▸ **TASK INSTRUCTIONS**: Your copy should match the records exactly, except that it contains no pictures.

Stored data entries
....................
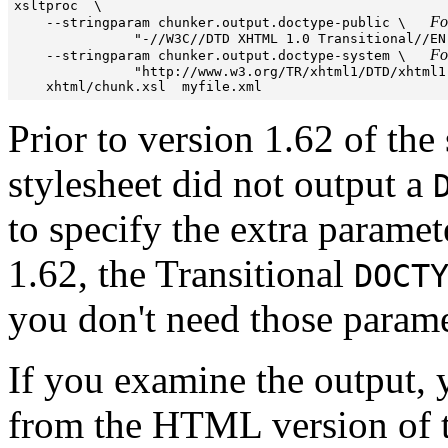

xsltproc  \

Fo
    --stringparam chunker.output.doctype-public \   
               "-//W3C//DTD XHTML 1.0 Transitional//EN"
Fo
    --stringparam chunker.output.doctype-system \   
               "http://www.w3.org/TR/xhtml1/DTD/xhtml1
Prior to version 1.62 of the
stylesheet did not output a
to specify the extra parame
1.62, the Transitional
DOCT
you don't need those parame
If you examine the output, 
from the HTML version of t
....................
▸ **TASK RESPONSE**:
xsltproc  \

Fo
    --stringparam chunker.output.doctype-public \   
               "-//W3C//DTD XHTML 1.0 Transitional//EN"
Fo
    --stringparam chunker.output.doctype-system \   
               "http://www.w3.org/TR/xhtml1/DTD/xhtml1
Prior to version 1.62 of the
stylesheet did not output a
to specify the extra parame
1.62, the Transitional
DOCT
you don't need those parame
If you examine the output, 
from the HTML version of t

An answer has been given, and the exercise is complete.